Shadow of corruption hangs over Brazilian presidential campaign

Leader in polls is jailed ex-president Lula, who may be blocked from running

After a pre-campaign lasting more than a year, Brazil's presidential election formally got under way this week with the start of the race overshadowed by the fate of imprisoned former president Luiz Inácio Lula da Silva.

His Workers’ Party registered the labour leader as its candidate despite him being in prison since April, where he is serving a 12-year sentence for corruption. Lula denies any wrongdoing and claims he is the victim of an establishment plot.

Federal prosecutors immediately moved to have Lula’s candidacy expunged. Brazil’s “clean slate” law, which was signed by Lula himself in 2010, bars from public office anyone whose conviction of a crime has been upheld by a higher court. The former president was condemned in a corruption and money laundering case relating to a beachfront apartment last year, and his sentence was increased by a three-judge appeals court in January.

The legitimacy of his candidacy will now be decided by Brazil’s electoral court, and the Workers’ Party leadership are threatening not to recognise the contest if Lula cannot participate in it.


"An election without the participation of the Workers' Party does not have legitimacy," party president Gleisi Hoffmann told foreign journalists this week. She insisted the party had no backup plan even though it is widely believed that in the likely event that Lula is barred, his running mate, former São Paulo mayor Fernando Haddad, will replace him.

Lula leads all polls in which his name is included, with about 30 per cent of the vote. If no candidate receives more than 50 per cent in the first round of voting on October 6th, a run-off will be held three weeks later. As the former mayor of a wealthy city in Brazil’s southeast, Haddad is little known in the north and northeast of the country, where Lula’s support is strongest.

Uncertain times

The uncertainty surrounding Lula and the lack of a clear frontrunner from among the other 12 candidates means the race is the most difficult to call in decades, according to analysts. "Not since 1989 and the first election following re-democratisation has there been this much uncertainty, and we are now just 50 days out from the first round," says political scientist André Pereira Cesár.

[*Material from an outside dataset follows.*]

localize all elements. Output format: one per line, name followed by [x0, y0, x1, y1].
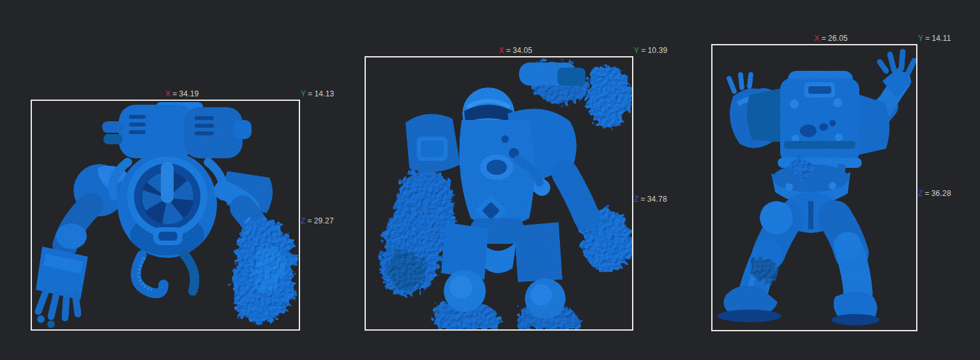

Lula is not the only candidate whose campaign risks being undermined by corruption problems. On the day registration closed, social democrat Geraldo Alckmin was being deposed by federal prosecutors as part of their investigation into accusations he took kickbacks from the Odebrecht construction conglomerate that were recycled into illegal campaign finances. He denies any wrongdoing.

Alckmin, the former governor of São Paulo state, enters the campaign with the broadest coalition of parties, which means he will dominate the free slots on television and radio that were crucial in helping to decide previous presidential election campaigns. But though he is the candidate with most support among Brazil’s political and financial establishment, his chances are seen as being hampered by his notoriously dull personality and fears that he might face further allegations of wrongdoing during the campaign.

This month has already seen mini sell-offs in São Paulo’s financial markets sparked by rumours circulating that Alckmin will be named by executives negotiating plea-bargain deals, with prosecutors investigating corruption in the São Paulo state highways operator.

Far-right candidate

Another contender who saw the formal start of his campaign marred by accusations of wrongdoing was the former military officer Jair Bolsonaro, the far-right candidate who is running on an anti-political platform bathed in nostalgia for the country's last military dictatorship.

He emerged from the obscure fringes of the political spectrum to become the most popular candidate after Lula, according to polls, partly thanks to his ferocious attacks on the corruption of the political class. But this week he was caught off guard by the revelation that the woman who helps look after his dogs at his summer house in his home state of Rio de Janeiro has been registered as one of his parliamentary staff since 2003, despite no evidence she ever did any official work for him.

Bolsonaro denied that Walderice Santos da Conceição was a “ghost worker” but was unable to provide any evidence that would justify her salary. Local media discovered Santos da Conceição in fact runs a small store in the town of Mambucaba in Rio state. After the case came to light, Bolsonaro said she had left his staff.

Bolsonaro, notorious for his racist, misogynistic and homophobic statements, lacks alliances traditionally seen as crucial for securing longer television slots and building ground campaigns in key states. But he is betting that his team’s skilful use of social media will compensate for his negligible television time.

Though he leads polls when the name of Lula is excluded with about 23 per cent, he suffers from high rejection rates, with 57 per cent saying they would never vote for him “under any circumstances”.

Much of Bolsonaro’s appeal is based on a harsh law-and-order platform aimed at voters furious at the inability of politicians to tackle Brazil’s chronic insecurity. Last year the country registered almost 64,000 homicides, a new record partially the result of violent turf wars being fought by increasingly powerful criminal gangs seeking to spread their influence across the country.